Documentation / Download / Discussion:
- Users and Developers Guide (download as pdf)
- FAQ
- Prebuild packages
- Mailing list
Current Stable Release
Scalaris 0.6.0 (codename "Conus scalaris") - August 19, 2013
Packaging
- add ArchLinux packages
- add support for new distribution versions
API
- no more timeouts in client APIs
- Java-API: re-worked the request and result list handling -> move result processing to the operation classes
- Java-API: better support for custom operations
- Java-API: support the new partial reads: ReadRandomFromListOp and ReadSublistOp
- Java-API: compile with "vars" debug info
- Java-API: integrate new OtpErlang library (1.5.8 from R16B) with fixed support for compressed binaries
- Java-API: add back-ports from the Wiki on Scalaris demonstrator:
- list-change operations: ScalarisChangeListOp and ScalarisListAppendRemoveOp
- MultiMap classes are now in de.zib.tools
- CircularByteArrayOutputStream
- Java-API: fix hostname issues with Erlang and Java
- Java-API: slightly changed the delete API
- JSON-API: add API for auto-scale requests
- Python-API: add API for auto-scale requests
- Python-API: use default socket timeout
- Ruby-API: use default socket timeout
- all APIs: support lists of composite types
Demonstrator "Wiki on Scalaris"
(supported by 4CaaSt http://www.4caast.eu/ and Contrail http://contrail-project.eu):- allow monitoring via JMX in the FourCaastMonitoringPlugin
- support for getting random articles via the new partial read op
- new optimisation scheme "Buckets with Write Cache" - uses a single big list
- to read from and the rest of the buckets to write to
- improve import and dump-processing (faster, more memory-efficient)

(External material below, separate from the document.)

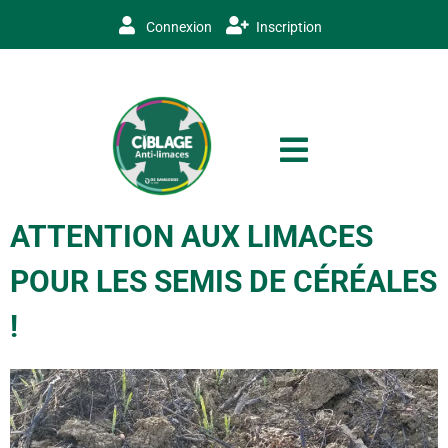
Connexion
Inscription
ATTENTION AUX LIMACES
POUR LES SEMIS DE CÉRÉALES
!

- add on-the-fly conversion to the different optimisation schemes during import
- (only one prepared DB dump needed now)
- several UI enhancements and rendering fixes
- update bliki lib (includes code ported to upstream)
- add auto-import ability
- use tomcat 7.0.33
Business Logic
- replace common message tags with integers to reduce bandwidth
- more flexible read operations (easier to extend)
- add support for the following partial reads: random_from_list and sublist
- save bandwidth by not returning the full value for write operations (only the version is required)
- new DB back-end implementation with a smaller and cleaner interface
- faster DB get_chunk processing
- tx: allow overwriting old/outdated DB entries
- tx: allow overwriting old/outdated write-locked entries
- tx: allow setting write lock on old/outdated read-locked entries
- tx: always reply when the majority replied during read
- tx: make sure that if not_found is reported to the user (while reading), a write cannot go through if it is not also based on not_found
- tx: committing a test_and_set op on a non-existing entry now fails as well (the op itself already returned the failure)
- tx: add a 2s delay to wait for slow learner_decide answers before cleaning up (results in a faster state cleanup after the fourth response)
- tx: small performance improvements in several modules
- rm: only add alive, non-leaving nodes
- rm: if a predecessor crashes, start repairing the range (rrepair)
- rrepair: stabilised rrepair (not considered experimental any more)
- rrepair: also update entries with existing but outdated WriteLocks
- rrepair: several performance improvements (bloom, merkle_tree, art and rrepair processes in general)
- rrepair: re-design of rr_recon
- rrepair: don't offload heavy work onto the dht_node (increases responsiveness of the dht_node process during replica repair)
- rrepair: improve db_generator tool and random_bias binomial distribution used for tests
- rrepair: support differently configured nodes (use the same reconciliation structure parameters)
- rrepair: de-activate self-repair (a node with multiple copies of the same items does not need a reconciliation structure to repair some of them)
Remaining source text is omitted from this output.